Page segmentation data
------------------------
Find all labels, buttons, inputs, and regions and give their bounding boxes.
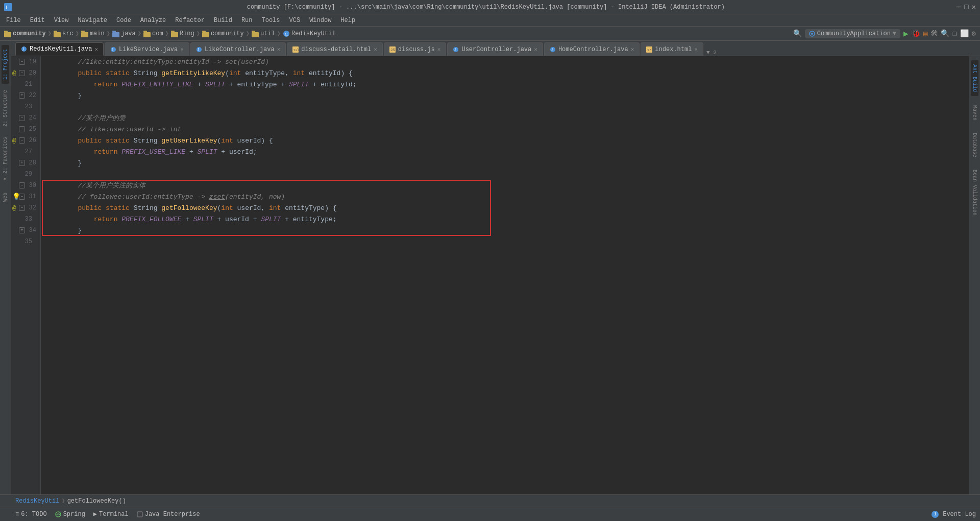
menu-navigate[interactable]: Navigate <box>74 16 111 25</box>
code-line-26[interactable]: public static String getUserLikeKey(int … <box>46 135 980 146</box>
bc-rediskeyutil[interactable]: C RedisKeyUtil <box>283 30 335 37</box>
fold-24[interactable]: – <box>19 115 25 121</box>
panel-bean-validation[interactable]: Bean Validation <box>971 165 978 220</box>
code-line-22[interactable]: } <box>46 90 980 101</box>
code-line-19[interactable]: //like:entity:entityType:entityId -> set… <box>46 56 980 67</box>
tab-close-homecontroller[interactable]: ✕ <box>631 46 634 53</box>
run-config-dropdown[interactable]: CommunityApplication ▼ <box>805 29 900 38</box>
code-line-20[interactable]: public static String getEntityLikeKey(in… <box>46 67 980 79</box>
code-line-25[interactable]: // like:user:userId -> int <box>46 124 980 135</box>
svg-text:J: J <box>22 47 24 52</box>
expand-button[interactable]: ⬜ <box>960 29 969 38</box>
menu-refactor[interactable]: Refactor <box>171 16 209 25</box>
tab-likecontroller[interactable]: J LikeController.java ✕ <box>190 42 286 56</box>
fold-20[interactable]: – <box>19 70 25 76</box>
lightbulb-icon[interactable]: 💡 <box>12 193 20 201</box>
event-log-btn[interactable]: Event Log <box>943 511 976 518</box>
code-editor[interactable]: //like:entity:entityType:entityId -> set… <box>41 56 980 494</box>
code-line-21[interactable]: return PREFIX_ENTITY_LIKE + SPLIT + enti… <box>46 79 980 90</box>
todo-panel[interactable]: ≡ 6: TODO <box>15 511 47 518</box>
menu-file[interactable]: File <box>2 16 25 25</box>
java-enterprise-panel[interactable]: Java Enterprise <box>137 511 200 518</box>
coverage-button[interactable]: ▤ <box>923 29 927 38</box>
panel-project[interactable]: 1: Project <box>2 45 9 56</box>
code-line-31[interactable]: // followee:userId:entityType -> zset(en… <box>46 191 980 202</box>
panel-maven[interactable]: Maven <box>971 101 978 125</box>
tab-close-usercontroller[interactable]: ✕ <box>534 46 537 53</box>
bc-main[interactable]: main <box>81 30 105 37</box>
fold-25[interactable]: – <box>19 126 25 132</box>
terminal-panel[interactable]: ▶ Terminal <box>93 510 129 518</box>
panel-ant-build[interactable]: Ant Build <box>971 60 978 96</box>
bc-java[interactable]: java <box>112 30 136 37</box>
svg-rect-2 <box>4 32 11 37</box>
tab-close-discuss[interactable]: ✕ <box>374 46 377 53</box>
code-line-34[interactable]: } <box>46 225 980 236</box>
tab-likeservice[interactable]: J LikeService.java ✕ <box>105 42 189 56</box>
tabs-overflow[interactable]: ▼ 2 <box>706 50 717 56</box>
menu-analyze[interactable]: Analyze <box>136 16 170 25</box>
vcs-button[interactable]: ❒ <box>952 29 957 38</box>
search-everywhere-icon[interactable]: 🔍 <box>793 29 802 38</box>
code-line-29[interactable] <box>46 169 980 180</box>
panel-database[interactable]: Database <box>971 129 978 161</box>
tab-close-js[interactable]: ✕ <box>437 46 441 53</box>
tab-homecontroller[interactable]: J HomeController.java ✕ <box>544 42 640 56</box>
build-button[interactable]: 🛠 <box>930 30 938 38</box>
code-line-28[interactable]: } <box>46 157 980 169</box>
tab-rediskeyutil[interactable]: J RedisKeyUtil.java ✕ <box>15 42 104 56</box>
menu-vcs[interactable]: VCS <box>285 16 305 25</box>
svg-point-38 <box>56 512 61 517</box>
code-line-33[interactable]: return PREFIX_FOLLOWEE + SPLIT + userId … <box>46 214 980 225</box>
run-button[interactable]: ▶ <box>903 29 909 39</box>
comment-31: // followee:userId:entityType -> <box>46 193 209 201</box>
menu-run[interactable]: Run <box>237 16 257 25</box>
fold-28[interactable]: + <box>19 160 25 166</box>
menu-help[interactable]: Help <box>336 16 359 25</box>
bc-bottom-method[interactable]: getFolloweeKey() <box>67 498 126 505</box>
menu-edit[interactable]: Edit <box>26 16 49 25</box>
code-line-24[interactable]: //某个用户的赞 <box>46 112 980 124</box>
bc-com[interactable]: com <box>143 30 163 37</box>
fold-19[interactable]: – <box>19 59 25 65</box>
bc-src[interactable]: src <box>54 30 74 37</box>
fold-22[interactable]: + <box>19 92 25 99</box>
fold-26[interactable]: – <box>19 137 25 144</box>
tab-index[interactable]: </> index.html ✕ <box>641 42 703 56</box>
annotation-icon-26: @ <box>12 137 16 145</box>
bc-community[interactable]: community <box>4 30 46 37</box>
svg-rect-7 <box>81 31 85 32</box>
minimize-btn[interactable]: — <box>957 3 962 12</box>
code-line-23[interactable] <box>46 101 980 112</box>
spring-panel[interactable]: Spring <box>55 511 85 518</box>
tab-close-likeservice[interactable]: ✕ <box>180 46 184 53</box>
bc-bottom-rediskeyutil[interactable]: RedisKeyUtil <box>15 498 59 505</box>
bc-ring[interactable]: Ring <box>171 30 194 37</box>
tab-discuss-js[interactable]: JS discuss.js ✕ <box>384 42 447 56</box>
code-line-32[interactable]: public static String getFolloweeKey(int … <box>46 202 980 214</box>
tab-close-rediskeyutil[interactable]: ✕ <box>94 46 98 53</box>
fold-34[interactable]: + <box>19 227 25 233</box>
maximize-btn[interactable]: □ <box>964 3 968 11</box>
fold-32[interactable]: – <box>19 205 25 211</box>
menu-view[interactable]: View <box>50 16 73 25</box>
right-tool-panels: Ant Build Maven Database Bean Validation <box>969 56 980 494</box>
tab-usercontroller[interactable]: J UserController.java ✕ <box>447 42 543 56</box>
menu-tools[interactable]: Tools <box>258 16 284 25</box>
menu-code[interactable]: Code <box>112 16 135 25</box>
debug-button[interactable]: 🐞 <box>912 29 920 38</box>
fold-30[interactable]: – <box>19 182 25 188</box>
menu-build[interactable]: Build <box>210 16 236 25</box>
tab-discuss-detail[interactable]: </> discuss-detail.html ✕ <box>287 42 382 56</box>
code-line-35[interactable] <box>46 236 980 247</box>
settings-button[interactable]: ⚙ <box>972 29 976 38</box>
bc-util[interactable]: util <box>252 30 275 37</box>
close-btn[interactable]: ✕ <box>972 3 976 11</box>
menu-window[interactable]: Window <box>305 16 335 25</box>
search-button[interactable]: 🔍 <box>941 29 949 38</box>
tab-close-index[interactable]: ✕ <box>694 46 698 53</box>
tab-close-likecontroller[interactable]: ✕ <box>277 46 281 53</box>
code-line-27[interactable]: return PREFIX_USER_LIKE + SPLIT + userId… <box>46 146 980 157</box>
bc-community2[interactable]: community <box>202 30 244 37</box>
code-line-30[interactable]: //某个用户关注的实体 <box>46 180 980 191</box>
------------------------
About this exercise | Among the records above, find each line holding "Maven" and list it.

Response below |
panel-maven[interactable]: Maven <box>971 101 978 125</box>
right-tool-panels: Ant Build Maven Database Bean Validation <box>969 56 980 494</box>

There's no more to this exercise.